Japan's Disaster Kills Nuclear Ambitions, Boost for Nat-Gas (BHP, RIO, CCJ, DNN, UEC, USU, URRE, URG, URZ, URA, GE, SHAW, XOM, CVX, RDS-A)

Following the disaster in Japan, and particularly the explosions in one one of the country’s 53 nuclear power generating reactors, the reactions of other nations with nuclear power plants either built or in planning has been varied. Some, like China, have said that they will continue with their plans for nuclear development. Others, like India and Germany, are likely to pause.

While it’s still too early to draw any firm conclusion, uranium miners are getting hit by fears that demand for uranium will fall. Coal miners and crude oil and natural gas producers could see a jump in demand, especially in the short term as Japan deals with restoring electricity without relying on the 33% it generates from nuclear sources.

Uranium miners like BHP Billiton plc (NYSE: BHP), Rio Tinto plc (NYSE: RIO) and its majority-owned company Energy Resources of Australia, Cameco Corp. (NYSE: CCJ), and Denison Mines Corp. (NYSE: DNN) are taking the brunt of the market’s punishment so far today.

US miners with the word ‘uranium’ in their name are also getting a beating. Uranium Energy Corp. (AMEX: UEC), USEC Inc. (NYSE: USU), Uranium Resources Inc. (NASDAQ: URRE), UR-Energy Inc. (AMEX: URG), Uranerz Energy Corp. (AMEX: URZ), and the Global X Uranium ETF (NYSE: URA) are all down more than -15% in early trading.

Nuclear plant builders like General Electric Co. (NYSE: GE) and Shaw Group Inc. (NYSE: SHAW) are also feeling the squeeze.
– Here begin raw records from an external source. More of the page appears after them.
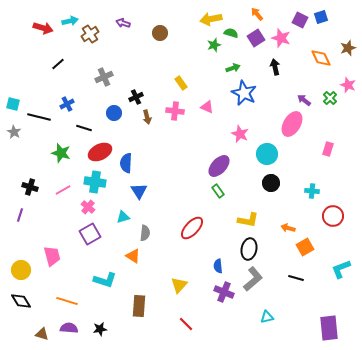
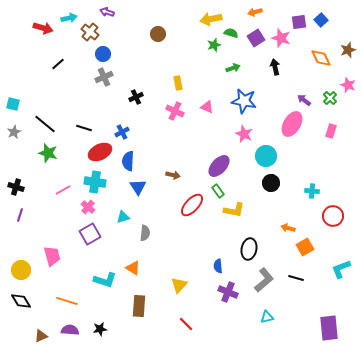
orange arrow at (257, 14): moved 2 px left, 2 px up; rotated 64 degrees counterclockwise
blue square at (321, 17): moved 3 px down; rotated 24 degrees counterclockwise
purple square at (300, 20): moved 1 px left, 2 px down; rotated 35 degrees counterclockwise
cyan arrow at (70, 21): moved 1 px left, 3 px up
purple arrow at (123, 23): moved 16 px left, 11 px up
brown circle at (160, 33): moved 2 px left, 1 px down
brown cross at (90, 34): moved 2 px up; rotated 18 degrees counterclockwise
brown star at (348, 48): moved 2 px down
yellow rectangle at (181, 83): moved 3 px left; rotated 24 degrees clockwise
blue star at (244, 93): moved 8 px down; rotated 15 degrees counterclockwise
blue cross at (67, 104): moved 55 px right, 28 px down
pink cross at (175, 111): rotated 18 degrees clockwise
blue circle at (114, 113): moved 11 px left, 59 px up
black line at (39, 117): moved 6 px right, 7 px down; rotated 25 degrees clockwise
brown arrow at (147, 117): moved 26 px right, 58 px down; rotated 64 degrees counterclockwise
gray star at (14, 132): rotated 16 degrees clockwise
pink star at (240, 134): moved 4 px right
pink rectangle at (328, 149): moved 3 px right, 18 px up
green star at (61, 153): moved 13 px left
cyan circle at (267, 154): moved 1 px left, 2 px down
blue semicircle at (126, 163): moved 2 px right, 2 px up
black cross at (30, 187): moved 14 px left
blue triangle at (139, 191): moved 1 px left, 4 px up
yellow L-shape at (248, 220): moved 14 px left, 10 px up
red ellipse at (192, 228): moved 23 px up
orange triangle at (133, 256): moved 12 px down
gray L-shape at (253, 279): moved 11 px right, 1 px down
purple cross at (224, 292): moved 4 px right
purple semicircle at (69, 328): moved 1 px right, 2 px down
brown triangle at (42, 334): moved 1 px left, 2 px down; rotated 40 degrees counterclockwise
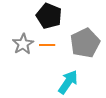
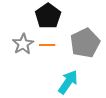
black pentagon: moved 1 px left; rotated 15 degrees clockwise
Energy companies like Exxon Mobil Corp. (NYSE: XOM), Chevron Corp. (NYSE: CVX), and Royal Dutch Shell plc (NYSE: RDS-A) with substantial operations in Middle Eastern and Australian liquefied natural gas (LNG) projects are expected to see a rise in prices for natural gas as Japan imports more LNG to use for generating electricity.

Coal miners like BHP and Peabody Energy Co. (NYSE: BTU), again operating out of Australia, are expected to see increases in demand for thermal coal. Demand for metallurgical coal, used in steel-making, is also expected to increase once the extent of the damage in Japan is known and the country starts to rebuild.

Demand for crude in Japan could also rise if the country replaces some of its power generation capacity with oil. Crude prices have been falling slightly, probably due to the closing of several of Japan’s refineries. This is a temporary situation that should be resolved in a few weeks, after which crude prices could rise depending on the extent of extra demand from Japan.

Japanese demand for substitute fuels will be slow to start with, and then pick up as the country recovers. Prices for crude oil and natural gas will rise as this happens, but ordinarily the rise would be short-lived. How quickly, if ever, Japan restores its damaged nuclear plants is more a political matter than anything else.

That’s also the case in other countries that have nuclear programs in the works or in the planning stages. The uncertainty about the future of these programs will depress uranium stocks, particularly those companies, like Cameco and some of the smaller US uranium miners, that rely heavily on uranium for revenue.

Calls for a halt to nuclear power development will intensify over the next weeks and months, but they are unlikely to be heeded. More likely is that safety procedures will be reviewed and strengthened, and new projects will be more closely monitored while older ones might be more strictly reviewed when license renewals are being considered. But nuclear power generation is not going to disappear, and it would be a safe bet to say that over the longer term, nuclear generation will increase.